:: WHAT YOU SHOULD DO ::
Every line below containing the word "Høyres" should be found and copied.

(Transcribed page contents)
● ● ● ● ●

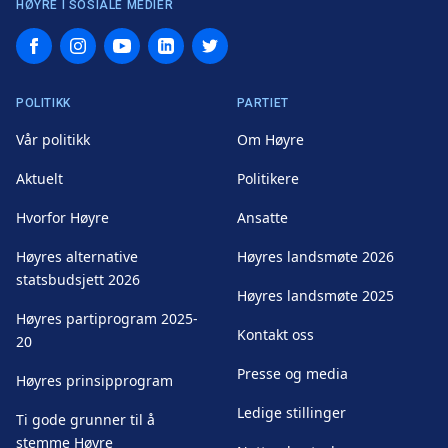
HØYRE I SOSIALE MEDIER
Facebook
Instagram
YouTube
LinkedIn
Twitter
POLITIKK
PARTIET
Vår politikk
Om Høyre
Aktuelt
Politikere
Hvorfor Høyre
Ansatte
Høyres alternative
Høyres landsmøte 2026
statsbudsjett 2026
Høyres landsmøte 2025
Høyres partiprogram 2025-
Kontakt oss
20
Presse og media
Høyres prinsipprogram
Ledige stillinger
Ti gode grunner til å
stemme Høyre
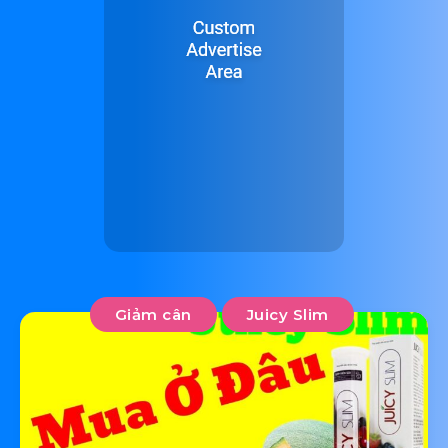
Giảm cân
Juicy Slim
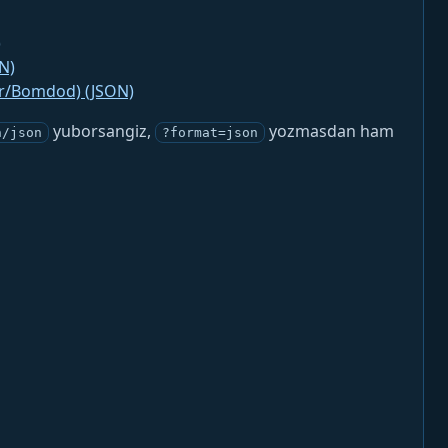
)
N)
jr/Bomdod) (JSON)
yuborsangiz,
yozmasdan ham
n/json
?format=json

● ● ● ● ●

:: PROBLEM SOLUTION ::
Høyres alternative
Høyres landsmøte 2026
Høyres landsmøte 2025
Høyres partiprogram 2025-
Høyres prinsipprogram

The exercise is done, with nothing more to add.